- _Assignment_:
When you reach the line in the data below that contains "chí khác nhau", please start repeating lines exactly, and stop after the line that contains "không được ngâm", repeating nothing else.

━━ Exercise data ━━

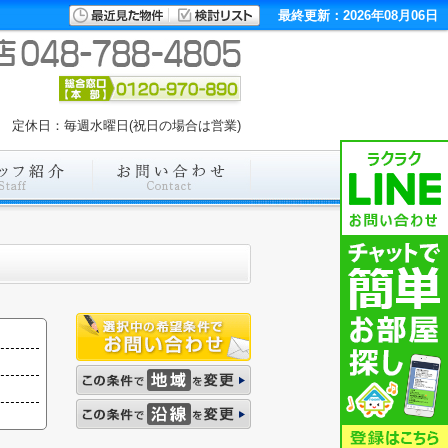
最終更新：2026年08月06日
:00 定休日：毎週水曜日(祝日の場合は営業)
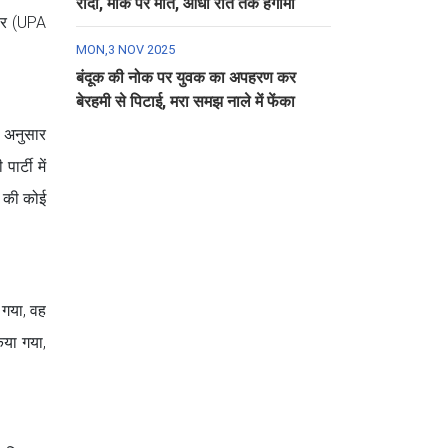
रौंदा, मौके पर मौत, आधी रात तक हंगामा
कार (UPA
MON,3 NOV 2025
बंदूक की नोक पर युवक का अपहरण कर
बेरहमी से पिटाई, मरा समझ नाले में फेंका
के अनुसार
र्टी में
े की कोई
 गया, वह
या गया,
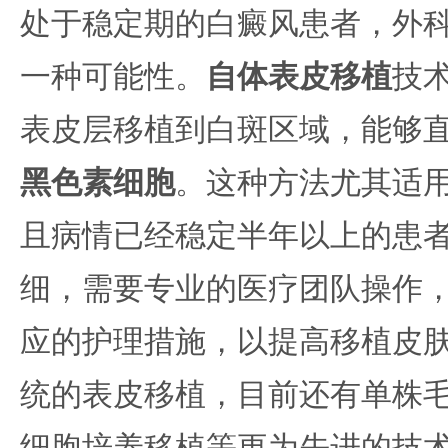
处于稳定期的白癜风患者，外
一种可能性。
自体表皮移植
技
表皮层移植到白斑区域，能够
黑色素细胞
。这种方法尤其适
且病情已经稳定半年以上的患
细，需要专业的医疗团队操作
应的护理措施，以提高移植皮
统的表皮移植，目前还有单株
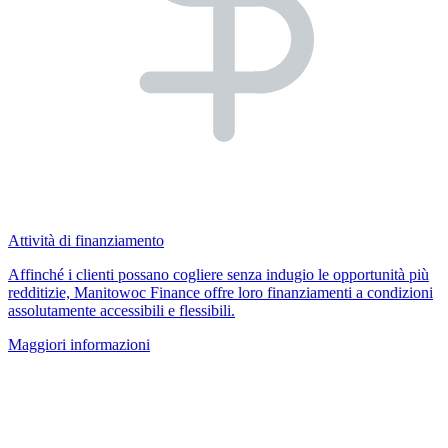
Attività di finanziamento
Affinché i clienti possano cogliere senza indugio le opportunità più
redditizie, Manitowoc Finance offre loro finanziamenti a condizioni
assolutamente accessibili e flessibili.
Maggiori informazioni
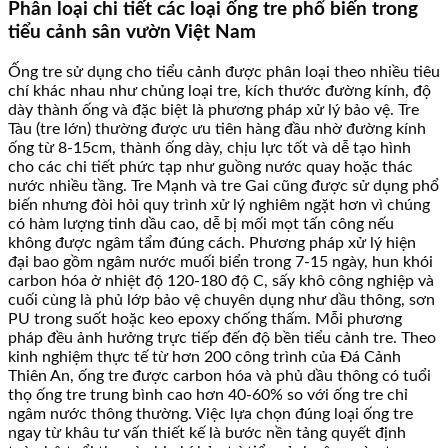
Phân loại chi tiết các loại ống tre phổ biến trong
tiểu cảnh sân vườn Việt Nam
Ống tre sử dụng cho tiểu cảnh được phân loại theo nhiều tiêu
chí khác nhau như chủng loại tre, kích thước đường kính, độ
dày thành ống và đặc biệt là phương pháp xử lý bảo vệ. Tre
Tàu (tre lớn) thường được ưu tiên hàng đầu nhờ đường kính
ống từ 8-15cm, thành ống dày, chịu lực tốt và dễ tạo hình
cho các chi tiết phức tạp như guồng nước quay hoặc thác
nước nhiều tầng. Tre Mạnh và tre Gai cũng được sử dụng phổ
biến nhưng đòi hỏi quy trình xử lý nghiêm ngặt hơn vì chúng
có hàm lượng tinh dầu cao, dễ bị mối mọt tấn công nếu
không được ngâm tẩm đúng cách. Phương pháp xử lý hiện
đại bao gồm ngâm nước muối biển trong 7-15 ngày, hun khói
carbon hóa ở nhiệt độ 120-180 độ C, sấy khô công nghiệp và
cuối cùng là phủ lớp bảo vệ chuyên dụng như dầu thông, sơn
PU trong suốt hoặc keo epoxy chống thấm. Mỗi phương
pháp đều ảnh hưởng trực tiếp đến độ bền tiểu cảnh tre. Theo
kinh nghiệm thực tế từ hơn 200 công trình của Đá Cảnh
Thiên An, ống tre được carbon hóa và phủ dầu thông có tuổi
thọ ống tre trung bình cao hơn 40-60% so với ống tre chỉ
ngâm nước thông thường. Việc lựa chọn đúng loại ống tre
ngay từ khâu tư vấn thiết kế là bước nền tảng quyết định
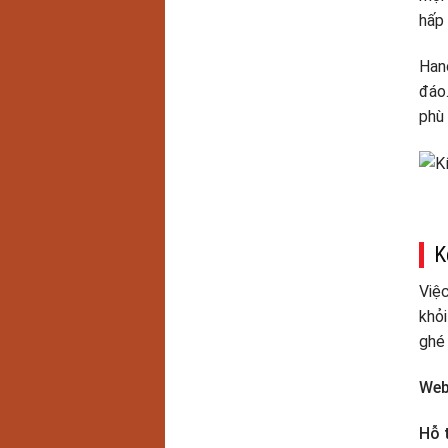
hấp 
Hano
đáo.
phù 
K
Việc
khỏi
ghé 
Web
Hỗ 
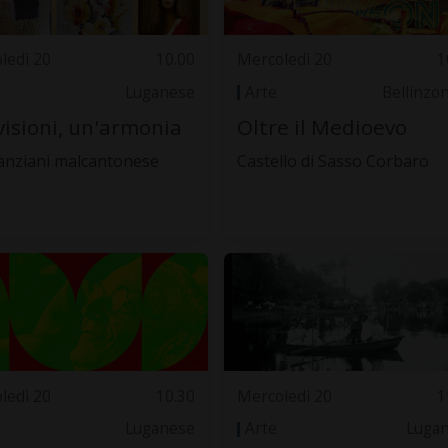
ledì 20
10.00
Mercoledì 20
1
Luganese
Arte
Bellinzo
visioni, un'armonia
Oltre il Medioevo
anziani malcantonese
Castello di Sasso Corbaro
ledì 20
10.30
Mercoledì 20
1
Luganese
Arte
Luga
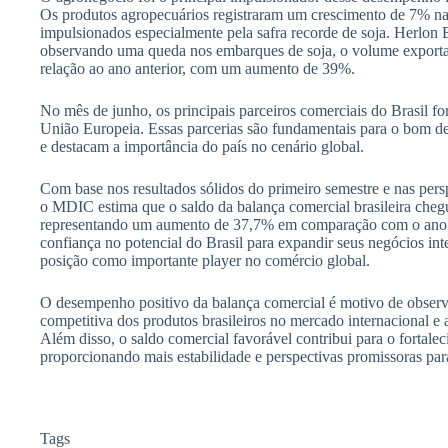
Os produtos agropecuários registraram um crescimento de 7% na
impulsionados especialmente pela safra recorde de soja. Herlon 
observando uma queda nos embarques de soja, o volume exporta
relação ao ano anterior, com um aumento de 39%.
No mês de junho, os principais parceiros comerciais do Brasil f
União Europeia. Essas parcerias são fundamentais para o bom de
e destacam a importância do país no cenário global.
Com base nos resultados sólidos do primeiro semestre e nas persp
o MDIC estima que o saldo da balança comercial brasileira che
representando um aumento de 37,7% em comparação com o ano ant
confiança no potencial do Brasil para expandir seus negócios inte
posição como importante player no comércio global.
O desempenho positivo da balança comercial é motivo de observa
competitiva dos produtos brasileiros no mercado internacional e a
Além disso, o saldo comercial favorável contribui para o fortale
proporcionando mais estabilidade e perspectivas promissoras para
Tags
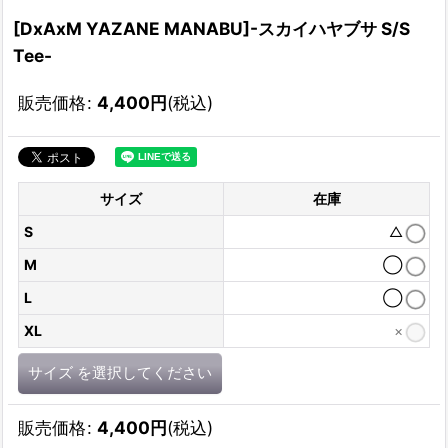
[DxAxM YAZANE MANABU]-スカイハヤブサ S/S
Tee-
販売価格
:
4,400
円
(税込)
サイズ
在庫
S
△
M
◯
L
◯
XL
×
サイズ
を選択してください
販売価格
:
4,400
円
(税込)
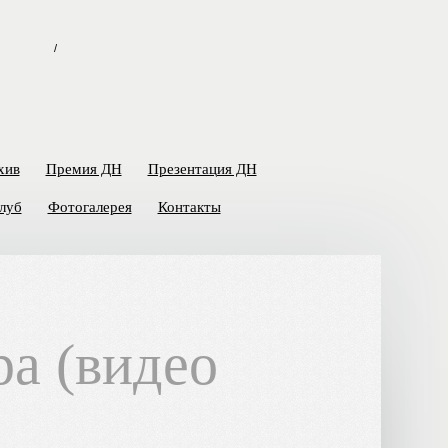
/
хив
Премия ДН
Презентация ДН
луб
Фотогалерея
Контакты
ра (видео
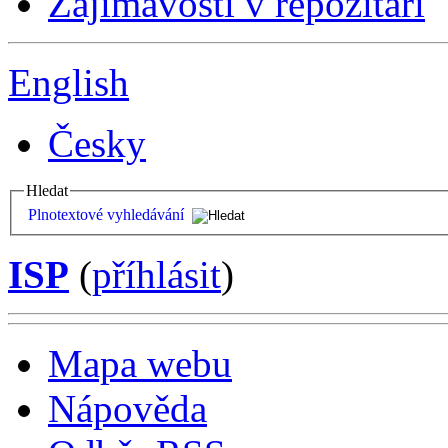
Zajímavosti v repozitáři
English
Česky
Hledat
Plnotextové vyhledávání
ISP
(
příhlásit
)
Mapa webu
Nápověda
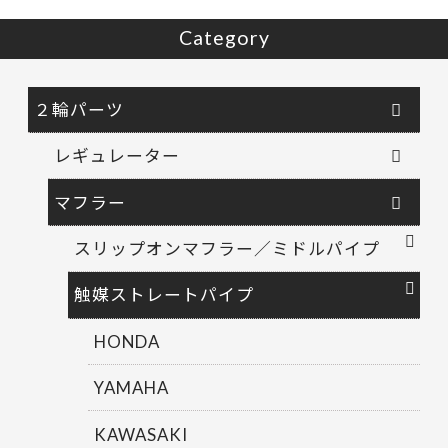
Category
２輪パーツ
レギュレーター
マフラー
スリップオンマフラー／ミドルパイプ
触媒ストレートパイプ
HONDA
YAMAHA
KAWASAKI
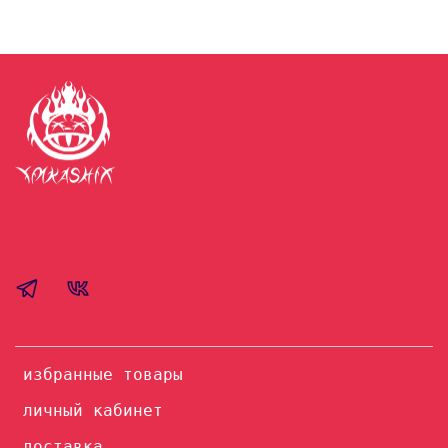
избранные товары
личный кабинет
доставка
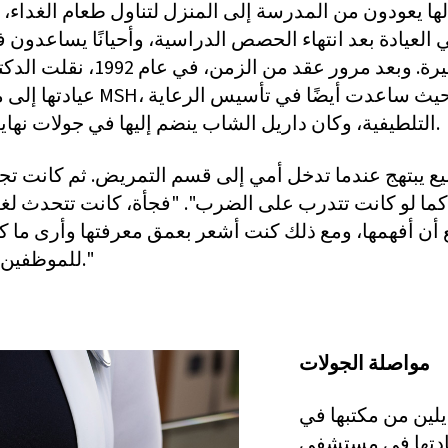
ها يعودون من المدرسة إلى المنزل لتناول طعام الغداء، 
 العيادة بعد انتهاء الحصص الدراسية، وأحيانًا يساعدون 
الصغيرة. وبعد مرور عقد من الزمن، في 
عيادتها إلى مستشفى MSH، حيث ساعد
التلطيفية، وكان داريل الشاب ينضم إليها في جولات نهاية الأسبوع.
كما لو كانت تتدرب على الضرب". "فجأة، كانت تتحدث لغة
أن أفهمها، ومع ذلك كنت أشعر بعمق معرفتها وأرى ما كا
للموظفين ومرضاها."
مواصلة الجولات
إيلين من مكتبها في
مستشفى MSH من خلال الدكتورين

━━━

- _Response to this exercise_:
chí khác nhau như chủng loại tre, kích thước đường kính, độ
dày thành ống và đặc biệt là phương pháp xử lý bảo vệ. Tre
Tàu (tre lớn) thường được ưu tiên hàng đầu nhờ đường kính
ống từ 8-15cm, thành ống dày, chịu lực tốt và dễ tạo hình
cho các chi tiết phức tạp như guồng nước quay hoặc thác
nước nhiều tầng. Tre Mạnh và tre Gai cũng được sử dụng phổ
biến nhưng đòi hỏi quy trình xử lý nghiêm ngặt hơn vì chúng
có hàm lượng tinh dầu cao, dễ bị mối mọt tấn công nếu
không được ngâm tẩm đúng cách. Phương pháp xử lý hiện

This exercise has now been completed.